The bill is part of Israel’s crackdown on Palestinian opposition to Israel’s colonial policies. An outbreak of mass demonstrations took place across Israel and the occupied territories by Palestinians in protest at the raids by Jewish extremist groups into the al-Aqsa Mosque compound and the continued settlement expansion.
In 2015, Israeli soldiers or settlers shot and killed 179 Palestinians, including unarmed protesters, bystanders and alleged attackers.
Since October 1, lone Palestinian assailants have killed 23 Israelis, including soldiers. Israel has also used the developments in the past several months to impose severe restrictions on Palestinians living in occupied East Jerusalem. Human rights organisations, including B’Tselem and Amnesty International, have accused Israel of shooting to kill in cases where the suspect no longer posed any danger, and of extrajudicial executions.
Manasra’s interrogation was also caught on camera. Last November, in a widely shared video, released ahead of the trial, Israeli policemen appear to be verbally abusing Manasra, who is from Jerusalem, pressuring him to confess to attempting to “murder Jews” and “aiding an enemy at the time of war”.
Several Israeli police officers are seen screaming at Manasra, telling him that he had committed crimes and that he must confess. Manasra, visibly traumatised, is seen crying, hitting his own head, and repeating “I do not remember” before breaking down in tears.
Human rights watchdogs have often denounced Israel’s ill-treatment and torture of Palestinian children during arrest and interrogation.
The number of Palestinian children in Israeli custody more than doubled as a result of the unrest, and a new juvenile section was opened at Givot prison. According to prisoner support group Addameer, at least 876 Palestinians, including 133 children, have been arrested since October 1 across the occupied West Bank, including East Jerusalem and Israel.
Other figures, collected by the Wadi Hilweh Information Center in Silwan, say that at least 60 children were arrested in Jerusalem during the first two weeks of the unrest last October.
“Interrogations can be even more severe than what the video shows, involving tying in painful positions, kicking and slapping, and sleep deprivation,” Sahar Francis, director of prisoners’ rights group Addameer, told Al Jazeera.
Manasra’s family believes it was precisely videos such as these that are partly to blame for what happened.

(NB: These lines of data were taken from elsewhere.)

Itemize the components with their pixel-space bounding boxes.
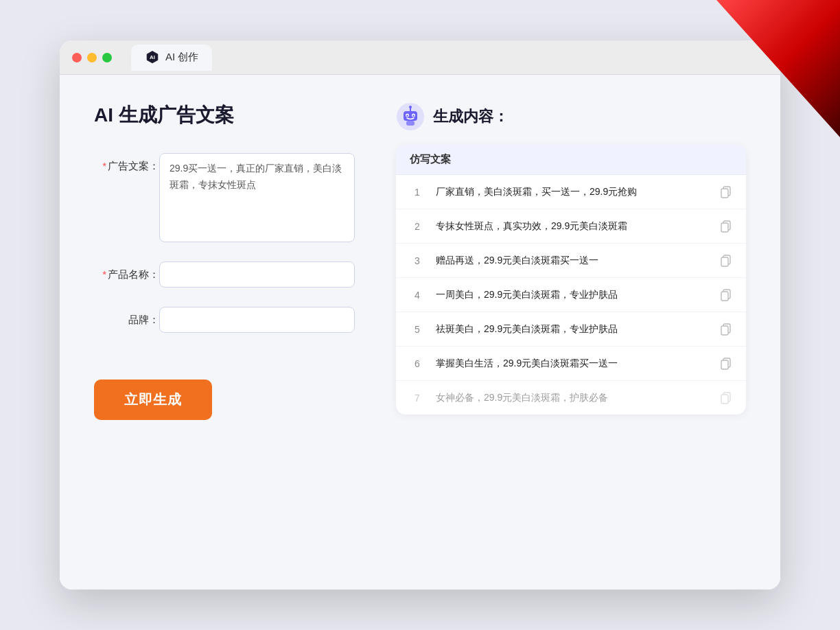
results-card: 仿写文案 1厂家直销，美白淡斑霜，买一送一，29.9元抢购 2专抹女性斑点，真实… <box>396 145 746 415</box>
svg-rect-14 <box>721 223 728 232</box>
bot-icon <box>396 102 425 131</box>
result-number: 3 <box>410 255 425 266</box>
copy-icon[interactable] <box>720 289 732 301</box>
svg-rect-22 <box>721 360 728 369</box>
table-row: 5祛斑美白，29.9元美白淡斑霜，专业护肤品 <box>396 312 746 347</box>
minimize-button[interactable] <box>87 53 97 62</box>
table-row: 1厂家直销，美白淡斑霜，买一送一，29.9元抢购 <box>396 175 746 209</box>
brand-label: 品牌： <box>94 307 159 327</box>
svg-rect-16 <box>721 257 728 266</box>
result-number: 1 <box>410 187 425 198</box>
svg-rect-12 <box>721 189 728 198</box>
svg-rect-20 <box>721 326 728 335</box>
results-table-header: 仿写文案 <box>396 145 746 175</box>
browser-window: AI AI 创作 AI 生成广告文案 *广告文案： 29.9买一送一，真正的厂家… <box>60 40 780 590</box>
table-row: 6掌握美白生活，29.9元美白淡斑霜买一送一 <box>396 347 746 381</box>
tab-label: AI 创作 <box>165 51 198 64</box>
results-header: 生成内容： <box>396 102 746 131</box>
table-row: 2专抹女性斑点，真实功效，29.9元美白淡斑霜 <box>396 209 746 244</box>
result-text: 祛斑美白，29.9元美白淡斑霜，专业护肤品 <box>436 322 709 336</box>
table-row: 3赠品再送，29.9元美白淡斑霜买一送一 <box>396 244 746 278</box>
result-text: 一周美白，29.9元美白淡斑霜，专业护肤品 <box>436 288 709 302</box>
close-button[interactable] <box>72 53 82 62</box>
product-name-input[interactable]: 美白淡斑霜 <box>159 261 355 288</box>
main-layout: AI 生成广告文案 *广告文案： 29.9买一送一，真正的厂家直销，美白淡斑霜，… <box>94 102 746 420</box>
copy-icon[interactable] <box>720 186 732 198</box>
result-number: 5 <box>410 324 425 335</box>
ad-copy-required: * <box>102 160 106 172</box>
svg-rect-10 <box>406 121 415 126</box>
copy-icon[interactable] <box>720 220 732 233</box>
result-text: 厂家直销，美白淡斑霜，买一送一，29.9元抢购 <box>436 185 709 199</box>
svg-point-9 <box>412 115 414 116</box>
right-panel: 生成内容： 仿写文案 1厂家直销，美白淡斑霜，买一送一，29.9元抢购 2专抹女… <box>396 102 746 420</box>
results-list: 1厂家直销，美白淡斑霜，买一送一，29.9元抢购 2专抹女性斑点，真实功效，29… <box>396 175 746 415</box>
ad-copy-textarea[interactable]: 29.9买一送一，真正的厂家直销，美白淡斑霜，专抹女性斑点 <box>159 153 355 242</box>
copy-icon[interactable] <box>720 255 732 267</box>
svg-point-5 <box>409 106 412 108</box>
product-name-required: * <box>102 268 106 280</box>
ad-copy-group: *广告文案： 29.9买一送一，真正的厂家直销，美白淡斑霜，专抹女性斑点 <box>94 153 355 242</box>
result-text: 掌握美白生活，29.9元美白淡斑霜买一送一 <box>436 356 709 371</box>
result-number: 2 <box>410 221 425 232</box>
ad-copy-label: *广告文案： <box>94 153 159 173</box>
product-name-group: *产品名称： 美白淡斑霜 <box>94 261 355 288</box>
generate-button[interactable]: 立即生成 <box>94 380 212 420</box>
browser-titlebar: AI AI 创作 <box>60 40 780 75</box>
copy-icon[interactable] <box>720 358 732 370</box>
svg-point-8 <box>406 115 408 116</box>
traffic-lights <box>72 53 112 62</box>
result-number: 6 <box>410 358 425 369</box>
svg-rect-18 <box>721 292 728 301</box>
svg-text:AI: AI <box>150 54 155 60</box>
table-row: 4一周美白，29.9元美白淡斑霜，专业护肤品 <box>396 278 746 312</box>
results-title: 生成内容： <box>433 106 509 127</box>
result-text: 赠品再送，29.9元美白淡斑霜买一送一 <box>436 253 709 268</box>
copy-icon[interactable] <box>720 392 732 404</box>
browser-content: AI 生成广告文案 *广告文案： 29.9买一送一，真正的厂家直销，美白淡斑霜，… <box>60 75 780 590</box>
ai-creation-tab[interactable]: AI AI 创作 <box>131 45 212 71</box>
result-number: 7 <box>410 393 425 404</box>
page-title: AI 生成广告文案 <box>94 102 355 128</box>
result-text: 专抹女性斑点，真实功效，29.9元美白淡斑霜 <box>436 219 709 233</box>
brand-input[interactable]: 好白 <box>159 307 355 333</box>
left-panel: AI 生成广告文案 *广告文案： 29.9买一送一，真正的厂家直销，美白淡斑霜，… <box>94 102 355 420</box>
result-text: 女神必备，29.9元美白淡斑霜，护肤必备 <box>436 390 709 405</box>
brand-group: 品牌： 好白 <box>94 307 355 333</box>
table-row: 7女神必备，29.9元美白淡斑霜，护肤必备 <box>396 381 746 415</box>
ai-tab-icon: AI <box>145 50 160 65</box>
maximize-button[interactable] <box>102 53 112 62</box>
product-name-label: *产品名称： <box>94 261 159 281</box>
svg-rect-24 <box>721 395 728 404</box>
copy-icon[interactable] <box>720 323 732 336</box>
result-number: 4 <box>410 290 425 301</box>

“Young people see what happens at the al-Aqsa Mosque, how [Israeli forces] beat Palestinians, ladies – they see Palestinians being killed, like what happened to the Dawabsheh family,” Khaled Manasra, Ahmed’s uncle and Hassan’s father, told Al Jazeera. “In their minds, they think they can stop it.
“Later, Ahmed told us that they had been talking about the price tag attacks in our own neighbourhood, where settlers damaged cars and sprayed graffiti against Arabs,” the boy’s uncle said.
Still, Khaled Manasra struggles to understand what happened. “They were regular kids, going to school and playing video games and doing parkour,” he said, adding they had never been arrested before.
“I don’t think Ahmed understands the gravity of what is going on. When he was at the hospital, he told his lawyer, ‘Enough now, I’m tired. Take me home.'”
Alaa Tartir, programme director at the Palestinian think-tank al-Shabaka, which examines the role of political parties in the recent uprising, holds the traditional Palestinian political parties responsible for ‘educating’ and spreading awareness about the political situation among young Palestinians.
“At some point in the struggle, it was the responsibility of the Palestinian political parties to ‘educate’ those children and offer them the political knowledge and awareness needed,” said Tartir.
“Most likely a 13-year-old child does not understand what is political or revolutionary violence, but he knows well what it means to live under a brutal military occupation. He would witness injustice and oppression on a daily basis, feel angry and humiliated, watch clips of others who are tortured by the occupying forces, and consequently struggle with painful images that get entrenched in his psychology.”